Dataset entries:
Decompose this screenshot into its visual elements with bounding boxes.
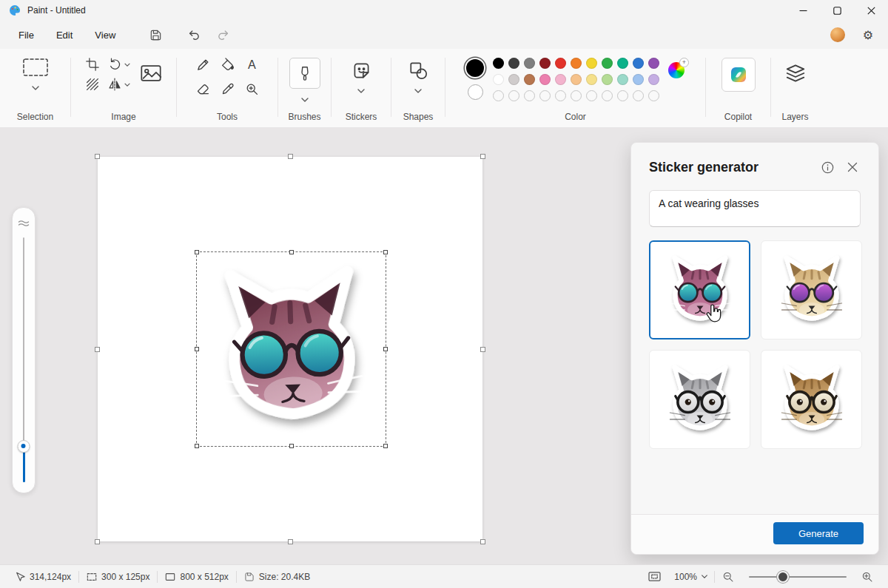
- color-swatch[interactable]: [617, 58, 628, 69]
- menu-edit[interactable]: Edit: [45, 24, 84, 46]
- close-button[interactable]: [854, 0, 888, 21]
- color-swatch[interactable]: [571, 74, 582, 85]
- settings-gear-icon[interactable]: ⚙: [855, 28, 881, 42]
- eraser-tool[interactable]: [196, 82, 210, 99]
- selection-handle[interactable]: [289, 444, 294, 448]
- fill-tool[interactable]: [221, 58, 235, 75]
- empty-color-slot[interactable]: [493, 90, 504, 101]
- flip-button[interactable]: [108, 78, 131, 91]
- color-swatch[interactable]: [493, 74, 504, 85]
- empty-color-slot[interactable]: [586, 90, 597, 101]
- crop-button[interactable]: [86, 58, 99, 71]
- empty-color-slot[interactable]: [555, 90, 566, 101]
- selection-handle[interactable]: [195, 444, 199, 448]
- slider-track[interactable]: [23, 237, 24, 482]
- color-swatch[interactable]: [493, 58, 504, 69]
- brushes-dropdown-chevron[interactable]: [300, 92, 309, 106]
- edit-colors-button[interactable]: +: [668, 58, 684, 78]
- empty-color-slot[interactable]: [508, 90, 519, 101]
- sticker-thumbnail-2[interactable]: [761, 240, 862, 339]
- zoom-out-button[interactable]: [715, 571, 741, 583]
- sticker-thumbnail-4[interactable]: [761, 350, 862, 449]
- color-swatch[interactable]: [586, 74, 597, 85]
- sticker-thumbnail-1[interactable]: [649, 240, 750, 339]
- selection-handle[interactable]: [195, 347, 199, 351]
- canvas-resize-handle[interactable]: [95, 539, 100, 544]
- color-swatch[interactable]: [524, 74, 535, 85]
- empty-color-slot[interactable]: [571, 90, 582, 101]
- stickers-dropdown-chevron[interactable]: [357, 84, 366, 97]
- generate-button[interactable]: Generate: [773, 522, 864, 544]
- color-swatch[interactable]: [539, 58, 551, 69]
- zoom-level-dropdown[interactable]: 100%: [668, 572, 714, 582]
- redo-button[interactable]: [211, 24, 236, 46]
- undo-button[interactable]: [181, 24, 206, 46]
- color-swatch[interactable]: [555, 74, 566, 85]
- zoom-in-button[interactable]: [854, 571, 881, 583]
- info-button[interactable]: [818, 158, 837, 177]
- rotate-button[interactable]: [108, 58, 131, 71]
- color-swatch[interactable]: [633, 74, 644, 85]
- pencil-tool[interactable]: [196, 58, 210, 75]
- menu-view[interactable]: View: [84, 24, 127, 46]
- slider-grip-icon[interactable]: [18, 217, 30, 230]
- empty-color-slot[interactable]: [648, 90, 659, 101]
- brush-button[interactable]: [289, 58, 320, 89]
- color-swatch[interactable]: [571, 58, 582, 69]
- color-swatch[interactable]: [539, 74, 551, 85]
- empty-color-slot[interactable]: [602, 90, 613, 101]
- selection-handle[interactable]: [289, 250, 294, 254]
- color-swatch[interactable]: [586, 58, 597, 69]
- selection-handle[interactable]: [195, 250, 199, 254]
- shapes-dropdown-chevron[interactable]: [414, 84, 423, 97]
- color-swatch[interactable]: [555, 58, 566, 69]
- color-swatch[interactable]: [648, 58, 659, 69]
- color-swatch[interactable]: [602, 74, 613, 85]
- color-swatch[interactable]: [617, 74, 628, 85]
- canvas-resize-handle[interactable]: [95, 347, 100, 352]
- canvas-resize-handle[interactable]: [480, 347, 485, 352]
- placed-cat-sticker[interactable]: [195, 252, 387, 447]
- resize-image-button[interactable]: [140, 62, 162, 87]
- save-button[interactable]: [143, 24, 168, 46]
- empty-color-slot[interactable]: [617, 90, 628, 101]
- zoom-slider-thumb[interactable]: [777, 571, 789, 583]
- slider-thumb[interactable]: [18, 440, 30, 453]
- color-swatch[interactable]: [508, 74, 519, 85]
- text-tool[interactable]: A: [245, 58, 259, 75]
- sticker-thumbnail-3[interactable]: [649, 350, 750, 449]
- selection-handle[interactable]: [383, 347, 388, 351]
- color-swatch[interactable]: [633, 58, 644, 69]
- eyedropper-tool[interactable]: [221, 82, 235, 99]
- drawing-canvas[interactable]: [98, 157, 482, 541]
- empty-color-slot[interactable]: [524, 90, 535, 101]
- selection-handle[interactable]: [383, 444, 388, 448]
- stickers-group[interactable]: Stickers: [332, 49, 391, 127]
- canvas-resize-handle[interactable]: [95, 154, 100, 159]
- minimize-button[interactable]: [786, 0, 820, 21]
- shapes-group[interactable]: Shapes: [391, 49, 445, 127]
- brushes-group[interactable]: Brushes: [278, 49, 331, 127]
- canvas-resize-handle[interactable]: [288, 539, 293, 544]
- color-swatch[interactable]: [508, 58, 519, 69]
- selection-tool-group[interactable]: Selection: [0, 49, 70, 127]
- color-swatch[interactable]: [648, 74, 659, 85]
- copilot-group[interactable]: Copilot: [706, 49, 770, 127]
- secondary-color-swatch[interactable]: [468, 84, 483, 100]
- zoom-slider[interactable]: [749, 576, 847, 578]
- color-swatch[interactable]: [524, 58, 535, 69]
- pattern-button[interactable]: [86, 78, 99, 91]
- layers-group[interactable]: Layers: [771, 49, 819, 127]
- prompt-input[interactable]: A cat wearing glasses: [659, 197, 851, 220]
- selection-handle[interactable]: [383, 250, 388, 254]
- empty-color-slot[interactable]: [539, 90, 551, 101]
- close-panel-button[interactable]: [843, 158, 862, 177]
- menu-file[interactable]: File: [7, 24, 45, 46]
- selection-dropdown-chevron[interactable]: [31, 81, 40, 94]
- primary-color-swatch[interactable]: [466, 59, 484, 77]
- fit-to-screen-button[interactable]: [641, 571, 668, 582]
- copilot-button[interactable]: [722, 58, 756, 92]
- empty-color-slot[interactable]: [633, 90, 644, 101]
- side-size-slider[interactable]: [12, 207, 36, 493]
- canvas-resize-handle[interactable]: [480, 154, 485, 159]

TASK INSTRUCTIONS => Each entry above should be written out verbatim, minus its pictures.

SOLUTION TO THIS EXERCISE =>
Decompose this screenshot into its visual elements with bounding boxes.
- color-swatch[interactable]: [617, 58, 628, 69]
- menu-edit[interactable]: Edit: [45, 24, 84, 46]
- close-button[interactable]: [854, 0, 888, 21]
- color-swatch[interactable]: [571, 74, 582, 85]
- settings-gear-icon[interactable]: ⚙: [855, 28, 881, 42]
- eraser-tool[interactable]: [196, 82, 210, 99]
- selection-handle[interactable]: [289, 444, 294, 448]
- fill-tool[interactable]: [221, 58, 235, 75]
- empty-color-slot[interactable]: [493, 90, 504, 101]
- flip-button[interactable]: [108, 78, 131, 91]
- color-swatch[interactable]: [493, 74, 504, 85]
- empty-color-slot[interactable]: [586, 90, 597, 101]
- crop-button[interactable]: [86, 58, 99, 71]
- empty-color-slot[interactable]: [555, 90, 566, 101]
- selection-handle[interactable]: [195, 444, 199, 448]
- slider-track[interactable]: [23, 237, 24, 482]
- color-swatch[interactable]: [493, 58, 504, 69]
- brushes-dropdown-chevron[interactable]: [300, 92, 309, 106]
- edit-colors-button[interactable]: +: [668, 58, 684, 78]
- empty-color-slot[interactable]: [508, 90, 519, 101]
- sticker-thumbnail-2[interactable]: [761, 240, 862, 339]
- zoom-out-button[interactable]: [715, 571, 741, 583]
- sticker-thumbnail-4[interactable]: [761, 350, 862, 449]
- color-swatch[interactable]: [586, 74, 597, 85]
- sticker-thumbnail-1[interactable]: [649, 240, 750, 339]
- selection-handle[interactable]: [195, 347, 199, 351]
- canvas-resize-handle[interactable]: [95, 539, 100, 544]
- color-swatch[interactable]: [524, 74, 535, 85]
- empty-color-slot[interactable]: [571, 90, 582, 101]
- stickers-dropdown-chevron[interactable]: [357, 84, 366, 97]
- generate-button[interactable]: Generate: [773, 522, 864, 544]
- color-swatch[interactable]: [539, 58, 551, 69]
- zoom-level-dropdown[interactable]: 100%: [668, 572, 714, 582]
- redo-button[interactable]: [211, 24, 236, 46]
- undo-button[interactable]: [181, 24, 206, 46]
- color-swatch[interactable]: [555, 74, 566, 85]
- zoom-in-button[interactable]: [854, 571, 881, 583]
- info-button[interactable]: [818, 158, 837, 177]
- rotate-button[interactable]: [108, 58, 131, 71]
- color-swatch[interactable]: [633, 74, 644, 85]
- pencil-tool[interactable]: [196, 58, 210, 75]
- menu-view[interactable]: View: [84, 24, 127, 46]
- slider-grip-icon[interactable]: [18, 217, 30, 230]
- empty-color-slot[interactable]: [648, 90, 659, 101]
- brush-button[interactable]: [289, 58, 320, 89]
- color-swatch[interactable]: [571, 58, 582, 69]
- color-swatch[interactable]: [539, 74, 551, 85]
- empty-color-slot[interactable]: [602, 90, 613, 101]
- selection-handle[interactable]: [289, 250, 294, 254]
- color-swatch[interactable]: [586, 58, 597, 69]
- selection-handle[interactable]: [195, 250, 199, 254]
- shapes-dropdown-chevron[interactable]: [414, 84, 423, 97]
- color-swatch[interactable]: [555, 58, 566, 69]
- color-swatch[interactable]: [648, 58, 659, 69]
- color-swatch[interactable]: [602, 74, 613, 85]
- color-swatch[interactable]: [617, 74, 628, 85]
- canvas-resize-handle[interactable]: [95, 347, 100, 352]
- canvas-resize-handle[interactable]: [480, 347, 485, 352]
- placed-cat-sticker[interactable]: [195, 252, 387, 447]
- resize-image-button[interactable]: [140, 62, 162, 87]
- save-button[interactable]: [143, 24, 168, 46]
- empty-color-slot[interactable]: [617, 90, 628, 101]
- zoom-slider-thumb[interactable]: [777, 571, 789, 583]
- slider-thumb[interactable]: [18, 440, 30, 453]
- color-swatch[interactable]: [508, 74, 519, 85]
- text-tool[interactable]: A: [245, 58, 259, 75]
- sticker-thumbnail-3[interactable]: [649, 350, 750, 449]
- selection-handle[interactable]: [383, 347, 388, 351]
- color-swatch[interactable]: [633, 58, 644, 69]
- eyedropper-tool[interactable]: [221, 82, 235, 99]
- drawing-canvas[interactable]: [98, 157, 482, 541]
- empty-color-slot[interactable]: [524, 90, 535, 101]
- selection-handle[interactable]: [383, 444, 388, 448]
- stickers-group[interactable]: Stickers: [332, 49, 391, 127]
- canvas-resize-handle[interactable]: [95, 154, 100, 159]
- minimize-button[interactable]: [786, 0, 820, 21]
- shapes-group[interactable]: Shapes: [391, 49, 445, 127]
- brushes-group[interactable]: Brushes: [278, 49, 331, 127]
- canvas-resize-handle[interactable]: [288, 539, 293, 544]
- color-swatch[interactable]: [508, 58, 519, 69]
- selection-tool-group[interactable]: Selection: [0, 49, 70, 127]
- color-swatch[interactable]: [648, 74, 659, 85]
- copilot-group[interactable]: Copilot: [706, 49, 770, 127]
- secondary-color-swatch[interactable]: [468, 84, 483, 100]
- zoom-slider[interactable]: [749, 576, 847, 578]
- color-swatch[interactable]: [524, 58, 535, 69]
- pattern-button[interactable]: [86, 78, 99, 91]
- layers-group[interactable]: Layers: [771, 49, 819, 127]
- prompt-input[interactable]: A cat wearing glasses: [659, 197, 851, 220]
- selection-handle[interactable]: [383, 250, 388, 254]
- empty-color-slot[interactable]: [539, 90, 551, 101]
- close-panel-button[interactable]: [843, 158, 862, 177]
- menu-file[interactable]: File: [7, 24, 45, 46]
- selection-dropdown-chevron[interactable]: [31, 81, 40, 94]
- primary-color-swatch[interactable]: [466, 59, 484, 77]
- fit-to-screen-button[interactable]: [641, 571, 668, 582]
- copilot-button[interactable]: [722, 58, 756, 92]
- empty-color-slot[interactable]: [633, 90, 644, 101]
- side-size-slider[interactable]: [12, 207, 36, 493]
- canvas-resize-handle[interactable]: [480, 154, 485, 159]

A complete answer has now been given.